Faculty and students from Emerson’s Department of Communication Sciences and Disorders were at the Massachusetts State House on Thursday, June 27, for Aphasia Awareness Day—hoping to raise awareness about the neurological condition that commonly affects people who’ve suffered a stroke, brain injury, brain tumor, or dementia.

“It affects about one in 250 people,” said Jena Casbon, a CSD clinical instructor. “It’s a very prevalent problem that most people don’t know about until you have it, or a loved one has it.”

Casbon

Jena Casbon, clinical instructor for Emerson's Communication Sciences and Disorders Department

Emerson’s Robbins Center treats about 20 people a week who are impaired by aphasia, which is when a portion of the brain affected by injury or illness deteriorates a person’s ability to communicate.

“The hallmark problem of aphasia is word-finding difficulty,” Casbon said.

While aphasia affects each person differently, a common sign is when the person loses some ability to speak.

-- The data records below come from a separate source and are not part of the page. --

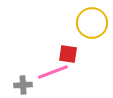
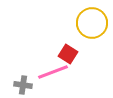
red square: rotated 24 degrees clockwise
gray cross: rotated 12 degrees clockwise
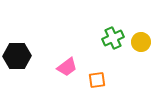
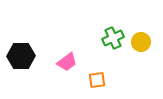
black hexagon: moved 4 px right
pink trapezoid: moved 5 px up
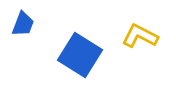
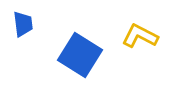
blue trapezoid: rotated 28 degrees counterclockwise
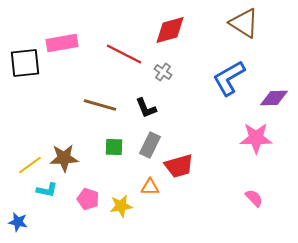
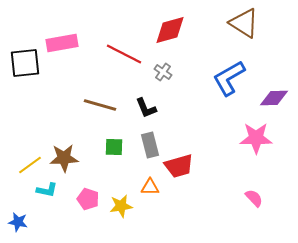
gray rectangle: rotated 40 degrees counterclockwise
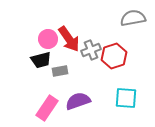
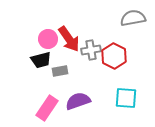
gray cross: rotated 12 degrees clockwise
red hexagon: rotated 15 degrees counterclockwise
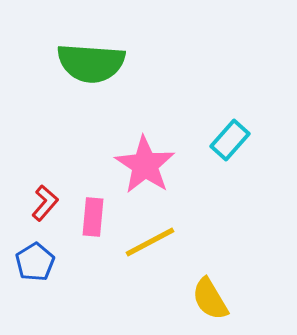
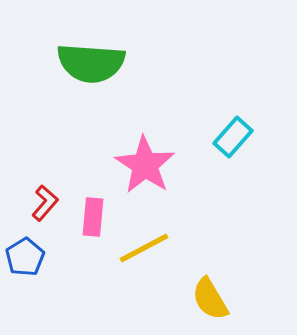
cyan rectangle: moved 3 px right, 3 px up
yellow line: moved 6 px left, 6 px down
blue pentagon: moved 10 px left, 5 px up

However, aphasia does not diminish someone’s overall intelligence.

Casbon said she and Laura Glufling-Tham, another CSD clinical instructor, planned to be at the State House along with graduate and undergraduate students, in an interview before the event. They joined people from the Boston medical community, including Spaulding Rehabilitation Hospital, to share information about the condition with lawmakers.

Glufling

Laura Glufling-Tham, clinical instructor for Emerson's Communication Sciences and Disorders Department

“A lot of the awareness-raising has to do with getting more therapy and rehabilitation services available,” said Casbon. “It’s a pretty debilitating problem—not to be able to communicate.”

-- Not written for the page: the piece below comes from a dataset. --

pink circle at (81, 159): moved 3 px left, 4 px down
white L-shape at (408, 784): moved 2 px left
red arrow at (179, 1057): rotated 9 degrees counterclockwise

The Robbins Center sees aphasia patients ranging in severity—from those who can barely speak to others who can speak in sentences, but can only say a few words at a time.

Therapy sessions include teaching more seriously affected patients to use non-verbal gestures or an iPad to communicate, while others take on role-playing exercises that include how to order food at a restaurant and other everyday tasks.

Casbon said the majority of the Robbins Center patients are people whose insurance coverage for aphasia-related therapy ran out.

“Insurance companies’ plans vary. Some may be two months, or for some other finite amount of time,” she said. “For people who are impaired, that’s just not enough time to make significant improvements.”